Cancer of the upper lobe of the lung often sprouts directly into the vertebrae;while other bones of the skeleton are rarely affected. A small node of primary lung cancer is sometimes difficult to detect, but multiple metastases are seen in the bone system. Especially often the lower thoracic and lumbar vertebrae are affected.
In this case, hematogenous metastasis usually occurs in the spine with secondary compression of the spinal cord and its roots. EM Polonskaya in 70 cases of cancer metastasis to the spine found primary localization in the lungs in 11 cases. Cancer of the spine affects the body of the vertebra and often captures several nearby lying vertebrae. The compression of the roots of the spinal cord causes pain characterized by exceptional intensity. The dura mater is a stable barrier through which the spinal cord rarely sprouts into the spinal cord. The phenomena from the spinal cord are caused by compression and give a picture of compression myelitis. During the cancer of the spine, three phases are distinguished: neuralgic, spinal deformities and compression. Often the rapid development of the disease erases the boundaries between these phases. The clinical picture depends on the level of the lesion of the spine. Age, the presence of intense pain, faster flow allow in most cases to distinguish the cancer of the spine from spondylitis. However, in some cases, if it is impossible to find the primary localization of cancer, these symptoms can lead to erroneous diagnosis, as tuberculous spondylitis in older people can be acute and quickly lead to death. The question in these cases is solved by roentgenographic research.
Neuritis .Symptoms from the peripheral nerves can be observed with direct compression of the roots and nerves with a tumor. The girdling character of pain in the chest indicates the involvement of the intercostals of the intercostal nerves in the process, and the pain in the arm - the first thoracic root of the brachial plexus.

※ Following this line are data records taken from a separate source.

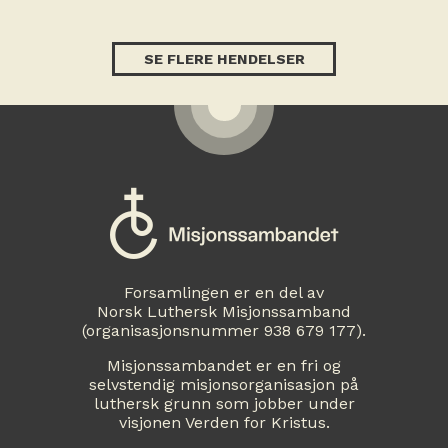
SE FLERE HENDELSER
Forsamlingen er en del av
Norsk Luthersk Misjonssamband
(organisasjonsnummer 938 679 177).
Misjonssambandet er en fri og
selvstendig misjonsorganisasjon på
luthersk grunn som jobber under
visjonen Verden for Kristus.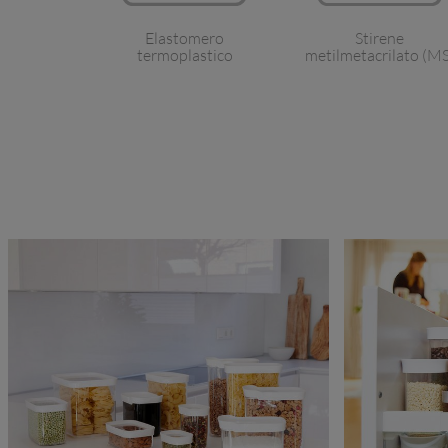
Elastomero
Stirene
termoplastico
metilmetacrilato (MS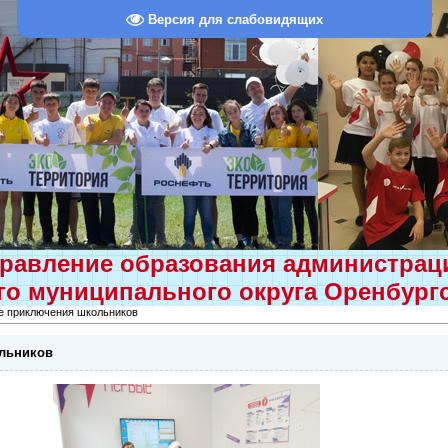
Версия для слабовидящих
равление образования администра
о муниципального округа Оренбург
е приключения школьников
льников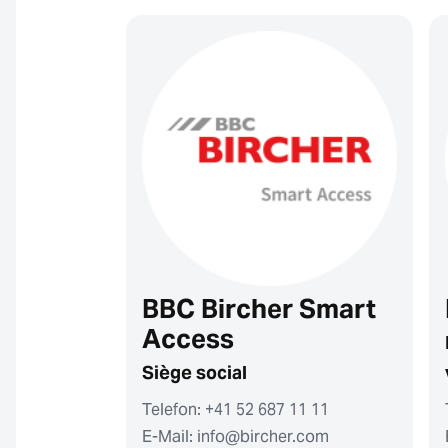
BBC Bircher Smart
Access
Siège social
Telefon: +41 52 687 11 11
E-Mail: info@bircher.com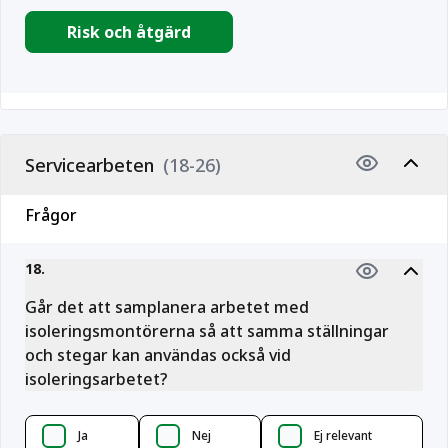
Risk och åtgärd
Servicearbeten
(18-26)
Frågor
18
.
Går det att samplanera arbetet med
isoleringsmontörerna så att samma ställningar
och stegar kan användas också vid
isoleringsarbetet?
Ja
Nej
Ej relevant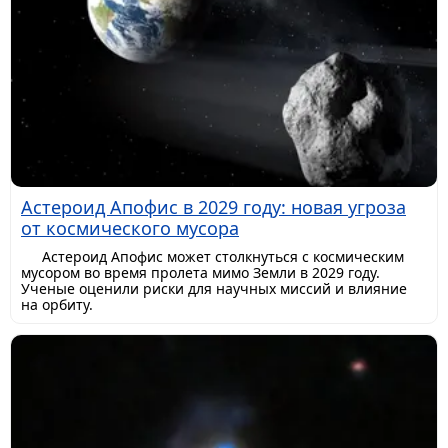
Астероид Апофис в 2029 году: новая угроза
от космического мусора
Астероид Апофис может столкнуться с космическим
мусором во время пролета мимо Земли в 2029 году.
Ученые оценили риски для научных миссий и влияние
на орбиту.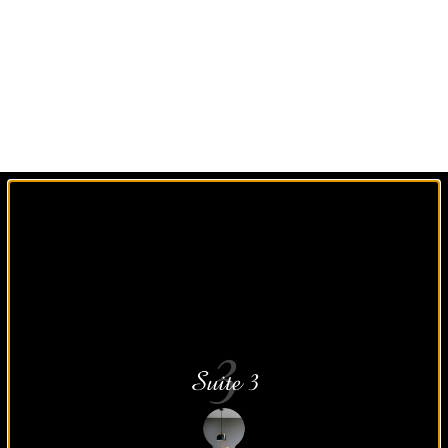
Un agencement sur
mesure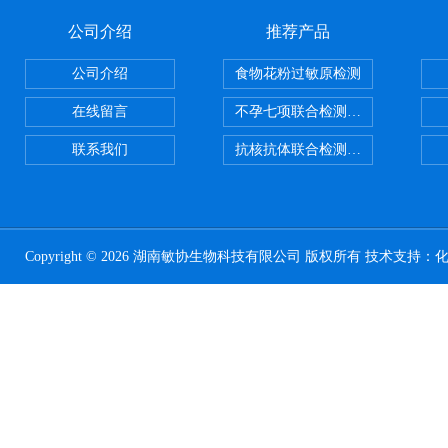
公司介绍
推荐产品
公司介绍
食物花粉过敏原检测
在线留言
不孕七项联合检测试剂盒
联系我们
抗核抗体联合检测试剂盒
Copyright © 2026 湖南敏协生物科技有限公司 版权所有 技术支持：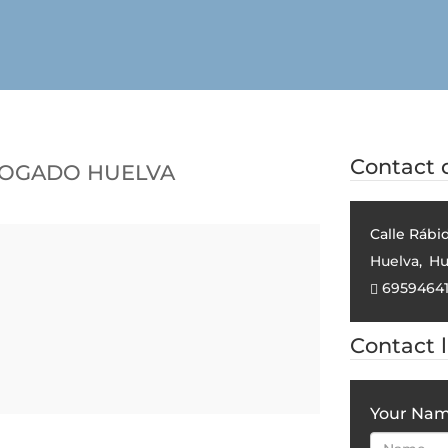
bogado Huelva
Contact d
Calle Rábid
Huelva
,
Hu
6959464
Contact 
Your Na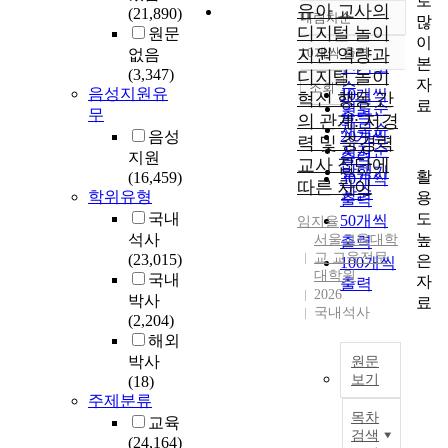
로
유아 교사의
(21,890)
내림차순
많
정확도
디지털 놀이
원문
이
순
지원 역량과
10개씩 출력
없음
내림차순
본
인기도
(3,347)
디지털 놀이
자
순
조회
음성지원유
10개씩
혁신 행동 간
료
연도순
무
출력
의 관계: 저경
제목순
음성
20개씩
력 및 중경력
저자순
지원
출력
교사 집단에
발행기
활
(16,459)
30개씩
따른 차이
관순
학위유형
용
출력
도
국내
50개씩
임지율
높
석사
서울교육대학
출력
교 교육전문
(23,015)
은
100개씩
대학원
국내
자
출력
2026
박사
료
국내석사
(2,204)
해외
박사
원문
보기
(18)
주제분류
I
목차
교육
n
검색
(24,164)
p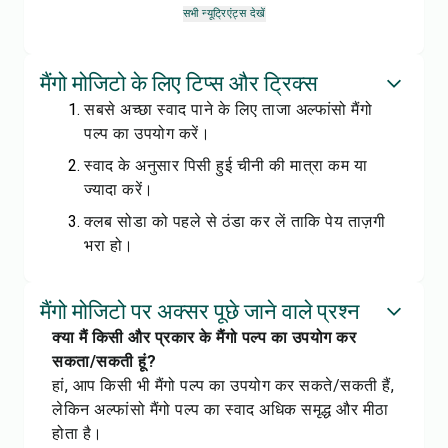
सभी न्यूट्रिएंट्स देखें
मैंगो मोजिटो के लिए टिप्स और ट्रिक्स
सबसे अच्छा स्वाद पाने के लिए ताजा अल्फांसो मैंगो
पल्प का उपयोग करें।
स्वाद के अनुसार पिसी हुई चीनी की मात्रा कम या
ज्यादा करें।
क्लब सोडा को पहले से ठंडा कर लें ताकि पेय ताज़गी
भरा हो।
मैंगो मोजिटो पर अक्सर पूछे जाने वाले प्रश्न
क्या मैं किसी और प्रकार के मैंगो पल्प का उपयोग कर
सकता/सकती हूं?
हां, आप किसी भी मैंगो पल्प का उपयोग कर सकते/सकती हैं,
लेकिन अल्फांसो मैंगो पल्प का स्वाद अधिक समृद्ध और मीठा
होता है।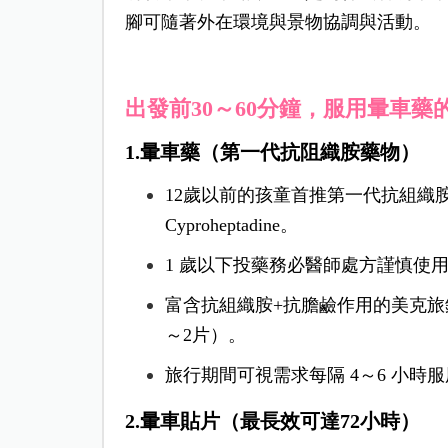
腳可隨著外在環境與景物協調與活動。
出發前30～60分鐘，服用暈車藥
1.暈車藥（第一代抗阻織胺藥物）
12歲以前的孩童首推第一代抗組織
Cyproheptadine。
1 歲以下投藥務必醫師處方謹慎使
富含抗組織胺+抗膽鹼作用的美克旅鎮錠 
～2片）。
旅行期間可視需求每隔 4～6 小時
2.暈車貼片（最長效可達72小時）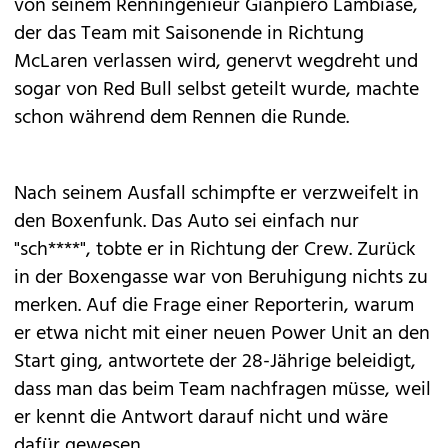
von seinem Renningenieur Gianpiero Lambiase,
der das Team mit Saisonende in Richtung
McLaren verlassen wird, genervt wegdreht und
sogar von Red Bull selbst geteilt wurde, machte
schon während dem Rennen die Runde.
Nach seinem Ausfall schimpfte er verzweifelt in
den Boxenfunk. Das Auto sei einfach nur
"sch****", tobte er in Richtung der Crew. Zurück
in der Boxengasse war von Beruhigung nichts zu
merken. Auf die Frage einer Reporterin, warum
er etwa nicht mit einer neuen Power Unit an den
Start ging, antwortete der 28-Jährige beleidigt,
dass man das beim Team nachfragen müsse, weil
er kennt die Antwort darauf nicht und wäre
dafür gewesen.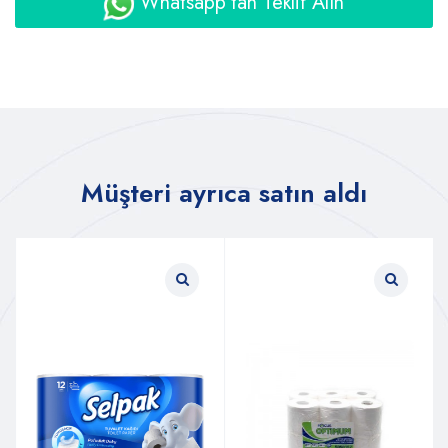
Whatsapp'tan Teklif Alın
Müşteri ayrıca satın aldı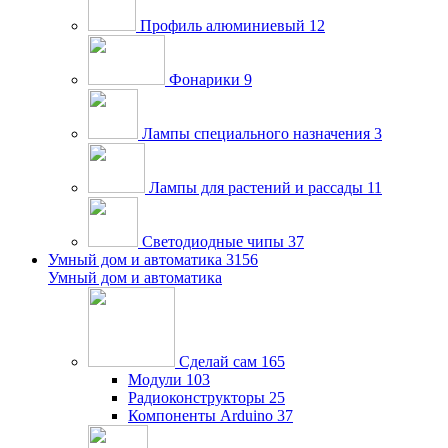
Профиль алюминиевый
12
Фонарики
9
Лампы специального назначения
3
Лампы для растений и рассады
11
Светодиодные чипы
37
Умный дом и автоматика
3156
Умный дом и автоматика
Сделай сам
165
Модули
103
Радиоконструкторы
25
Компоненты Arduino
37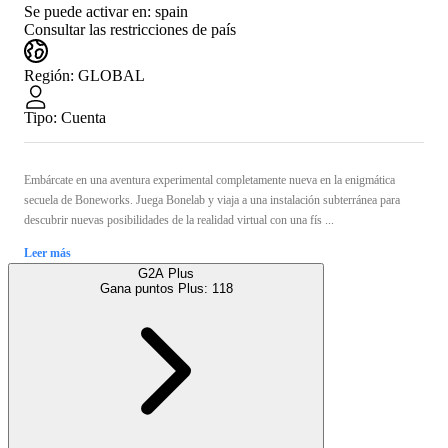
Se puede activar en:
spain
Consultar las restricciones de país
Región
:
GLOBAL
Tipo
:
Cuenta
Embárcate en una aventura experimental completamente nueva en la enigmática
secuela de Boneworks. Juega Bonelab y viaja a una instalación subterránea para
descubrir nuevas posibilidades de la realidad virtual con una fís ...
Leer más
G2A Plus
Gana puntos Plus:
118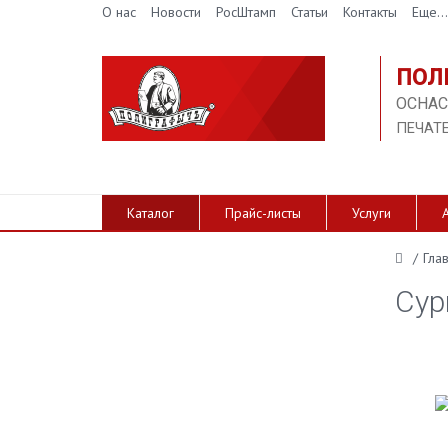
О нас
Новости
РосШтамп
Статьи
Контакты
Еще...
ПОЛ
ОСНАС
ПЕЧАТ
Каталог
Прайс-листы
Услуги
/
Гла
Сур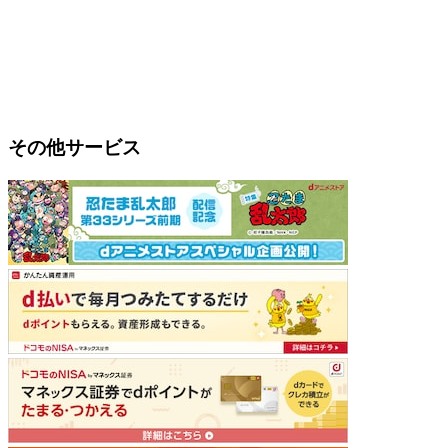
その他サービス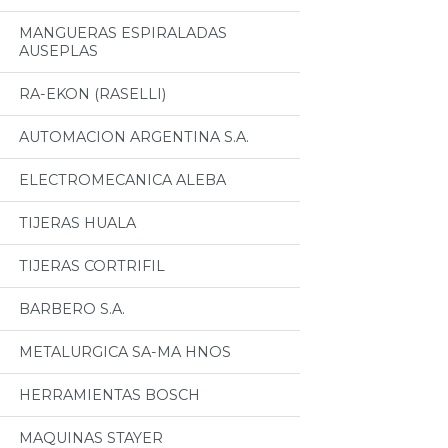
MANGUERAS ESPIRALADAS
AUSEPLAS
RA-EKON (RASELLI)
AUTOMACION ARGENTINA S.A.
ELECTROMECANICA ALEBA
TIJERAS HUALA
TIJERAS CORTRIFIL
BARBERO S.A.
METALURGICA SA-MA HNOS
HERRAMIENTAS BOSCH
MAQUINAS STAYER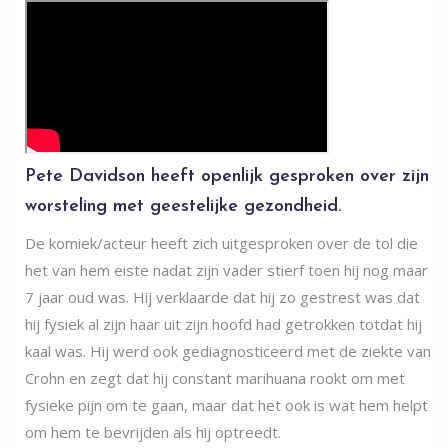
Pete Davidson heeft openlijk gesproken over zijn
worsteling met geestelijke gezondheid.
De komiek/acteur heeft zich uitgesproken over de tol die
het van hem eiste nadat zijn vader stierf toen hij nog maar
7 jaar oud was. Hij verklaarde dat hij zo gestrest was dat
hij fysiek al zijn haar uit zijn hoofd had getrokken totdat hij
kaal was. Hij werd ook gediagnosticeerd met de ziekte van
Crohn en zegt dat hij constant marihuana rookt om met
fysieke pijn om te gaan, maar dat het ook is wat hem helpt
om hem te bevrijden als hij optreedt.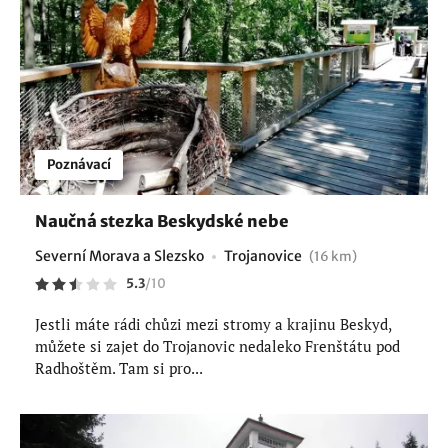
Poznávací
Naučná stezka Beskydské nebe
Severní Morava a Slezsko
Trojanovice
(16 km)
5.3
/
10
Jestli máte rádi chůzi mezi stromy a krajinu Beskyd,
můžete si zajet do Trojanovic nedaleko Frenštátu pod
Radhoštěm. Tam si pro...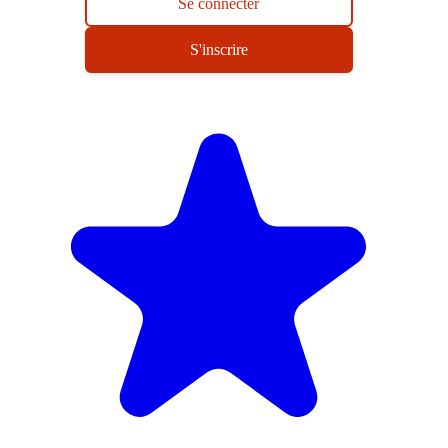
Se connecter
S'inscrire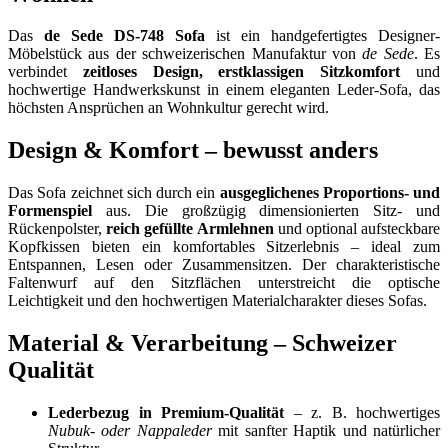
Das
de Sede DS-748 Sofa
ist ein handgefertigtes Designer-
Möbelstück aus der schweizerischen Manufaktur von
de Sede
. Es
verbindet
zeitloses Design, erstklassigen Sitzkomfort
und
hochwertige Handwerkskunst in einem eleganten Leder-Sofa, das
höchsten Ansprüchen an Wohnkultur gerecht wird.
Design & Komfort – bewusst anders
Das Sofa zeichnet sich durch ein
ausgeglichenes Proportions- und
Formenspiel
aus. Die großzügig dimensionierten Sitz- und
Rückenpolster,
reich gefüllte Armlehnen
und optional aufsteckbare
Kopfkissen bieten ein komfortables Sitzerlebnis – ideal zum
Entspannen, Lesen oder Zusammensitzen. Der charakteristische
Faltenwurf auf den Sitzflächen unterstreicht die optische
Leichtigkeit und den hochwertigen Materialcharakter dieses Sofas.
Material & Verarbeitung – Schweizer
Qualität
Lederbezug in Premium-Qualität
– z. B. hochwertiges
Nubuk- oder Nappaleder
mit sanfter Haptik und natürlicher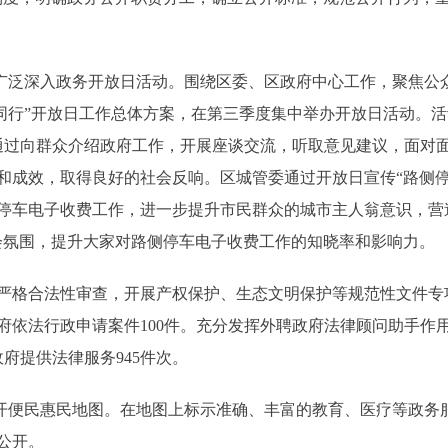
泛深入政务开放日活动。围绕区委、区政府中心工作，聚焦公
我同行”开放日工作总体方案，在第三季度集中举办开放日活动。
，通过向群众介绍政府工作，开展座谈交流，听取意见建议，面对
和成效，取得良好的社会反响。区城管委通过开放日宣传“路侧停
停车电子收费工作，进一步提升市民群众的城市主人翁意识，营
会氛围，提升大家对路侧停车电子收费工作的知晓率和影响力。
格合法性审查，开展产权保护、生态文明保护等规范性文件专
政府依法行政申请案件100件。充分发挥外聘政府法律顾问助手作
府提供法律服务945件次。
便民惠民地图。在地图上标示准确、丰富的教育、医疗等政务
公开。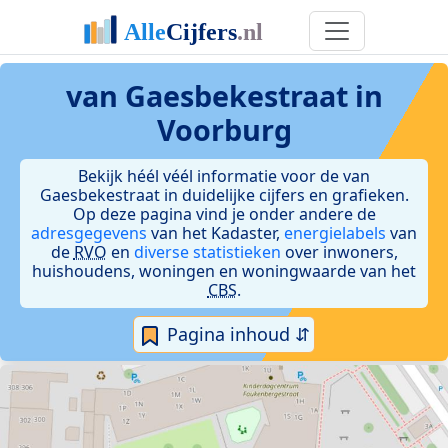
van Gaesbekestraat in
Voorburg
Bekijk héél véél informatie voor de van
Gaesbekestraat in duidelijke cijfers en grafieken.
Op deze pagina vind je onder andere de
adresgegevens
van het Kadaster,
energielabels
van
de
RVO
en
diverse statistieken
over inwoners,
huishoudens, woningen en woningwaarde van het
CBS
.
Pagina inhoud ⇵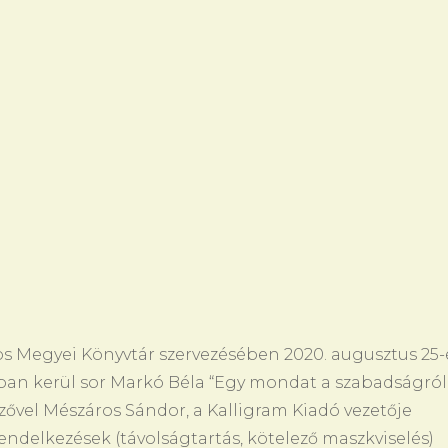
os Megyei Könyvtár szervezésében 2020. augusztus 25-
ában kerül sor Markó Béla “Egy mondat a szabadságról
ővel Mészáros Sándor, a Kalligram Kiadó vezetője
ndelkezések (távolságtartás, kötelező maszkviselés)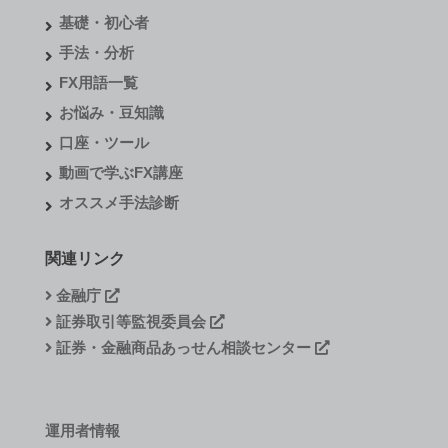
基礎・初心者
手法・分析
FX用語一覧
お悩み・豆知識
口座・ツール
動画で学ぶFX講座
オススメ手法診断
関連リンク
金融庁
証券取引等監視委員会
証券・金融商品あっせん相談センター
運用者情報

The compression of the recurrent nerve causes aphonia, attacks of suffocation, coughing. Paralysis of the recurrent nerve usually indicates the penetration of a cancerous tumor into the mediastinum. The compression of the vagus nerve is manifested by slowing or accelerating the pulse, paroxysms of convulsive coughing. The compression of the medullary nerve causes a painful hiccup and paralysis of the diaphragm.
Syndrome Pankosta .Lung cancer, located in the area of the upper pulmonary furrow, causes a peculiar combination of symptoms, known as Pancost syndrome. In this case, there are pains in the shoulder joint in the hand, Horner's syndrome, sometimes atrophy of the small muscles of the hand. As a result of involvement of the cervical sympathetic knot in the process, sweating on the corresponding arm, half of the face and neck disappears. Radiography reveals usuras at the base of the I-II cervical rib. Sometimes the puffiness of the hand, which testifies to compression of the subclavian vein, joins this syndrome.
Polyneurite .In lung cancer, as in malignant tumors of other localization, typical polyneuritis is observed, the cause of which is considered to be toxic factors, in particular, the increased disintegration of proteins and the release of other toxic products of metabolism by the tumor. According to V. V. Mikheev, cancer polyneuritis is similar to polyneuritis in case of alimentary dystrophy and beriberi. The author connects their pathogenesis with cancerous cachexia. The development and severity of polyneuritis may not proceed in parallel with the severity of cachexia, therefore, when symptoms of polyneuritis appear in the elderly, among other reasons, one should recall the possibility of a malignant tumor.
Sometimes the syndrome of simultaneous destruction of several peripheral nerves is caused by metastases, especially if the latter are located in the spine or skull. Enlarged lymph nodes can cause compression of the cervical or lumbar plexus.